WORK ORDER >>
In full and without alteration, copy the listing.

##### MATERIAL TO PROCESS

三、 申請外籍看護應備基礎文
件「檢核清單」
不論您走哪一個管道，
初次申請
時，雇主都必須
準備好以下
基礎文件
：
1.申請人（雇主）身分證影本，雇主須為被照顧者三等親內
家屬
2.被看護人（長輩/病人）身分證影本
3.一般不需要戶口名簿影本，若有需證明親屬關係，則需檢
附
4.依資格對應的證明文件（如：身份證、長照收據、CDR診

##########

TASK OUTPUT >>
三、 申請外籍看護應備基礎文
件「檢核清單」
不論您走哪一個管道，
初次申請
時，雇主都必須
準備好以下
基礎文件
：
1.申請人（雇主）身分證影本，雇主須為被照顧者三等親內
家屬
2.被看護人（長輩/病人）身分證影本
3.一般不需要戶口名簿影本，若有需證明親屬關係，則需檢
附
4.依資格對應的證明文件（如：身份證、長照收據、CDR診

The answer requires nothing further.